From Edward Carrington
Richmond Octo. 26th 1789
I had the honor a few days ago to receive your Letter of the 30th Ult. enclosing a Commission for the Office of District Marshal for Virginia, together with sundry Acts upon the Judiciary system.1 The confidence you are pleased Sir, to repose in me, in confering this Commission, is an evidence of your good opinion exceedingly flattering and gratifying; and the terms in which you have thought proper to communicate it, excite in my mind the highest sensations of gratitude and respect.
Having indeavoured to possess myself of the extent of the duties and degree of responsibility involved in this Office, and also of the probable competency of emoluments to enable the occupant to execute it properly, I perceive that the former are very considerable, and that the latter can only be ascertained from experiment:2 this experiment I am willing to make, and shall be happy to continue in the appointment, should I find myself enabled to execute it with honor to myself, and advantage to the public.
Being a Member of the State Legislature now in session, it is my wish not to vacate my Seat before the duties of this appointment may require it; this I Conceive will not happen before the period appointed for the sitting of the first District Court on the third tuesday in December, when I shall be ready to accept the office of Marshal, and to quallify according to the terms thereof.3 I have the Honor to be Sir, with the greatest respect your Most Obt humble Servt
ALS, DNA: RG 59, Acceptances and Orders for Commissions.
1. GW’s pro forma letter of appointment, 30 Sept. 1789, to Carrington was sold in 1947. See American Book-Prices Current, description begins American Book-Prices Current.
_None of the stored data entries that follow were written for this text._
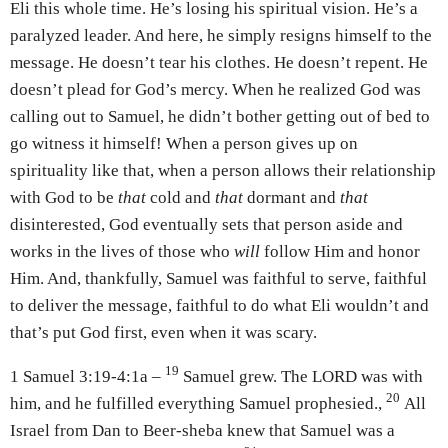
Eli this whole time. He’s losing his spiritual vision. He’s a
paralyzed leader. And here, he simply resigns himself to the
message. He doesn’t tear his clothes. He doesn’t repent. He
doesn’t plead for God’s mercy. When he realized God was
calling out to Samuel, he didn’t bother getting out of bed to
go witness it himself! When a person gives up on
spirituality like that, when a person allows their relationship
with God to be
that
cold and
that
dormant and
that
disinterested, God eventually sets that person aside and
works in the lives of those who
will
follow Him and honor
Him. And, thankfully, Samuel was faithful to serve, faithful
to deliver the message, faithful to do what Eli wouldn’t and
that’s put God first, even when it was scary.
19
1 Samuel 3:19-4:1a –
Samuel grew. The LORD was with
20
him, and he fulfilled everything Samuel prophesied.,
All
Israel from Dan to Beer-sheba knew that Samuel was a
New York, 1895—. description ends 53:594.
2. No fixed compensation for marshals appointed under article 27 of the Judiciary Act was specified by law.
3. Carrington’s letter of acceptance, 14 Jan. 1790, is in DNA: RG 59, Acceptances and Orders for Commissions. He apparently accepted the post with some reservations. On 25 Oct. he wrote Henry Knox, thanking the secretary of war for his good offices in securing the appointment. “What will be the real Value of the appointment confered upon me is yet to be ascertained from experiment, & my acceptance will be founded upon a determination to resign or hold it, according to the discovery which shall be made, as to the adequacy of compensation to the responsibility of the Office. upon this there are various calculations. . . . The Judiciary system is so defective that it will doubtless undergo much alteration in the next session of Congress” (NNGL: Knox Papers).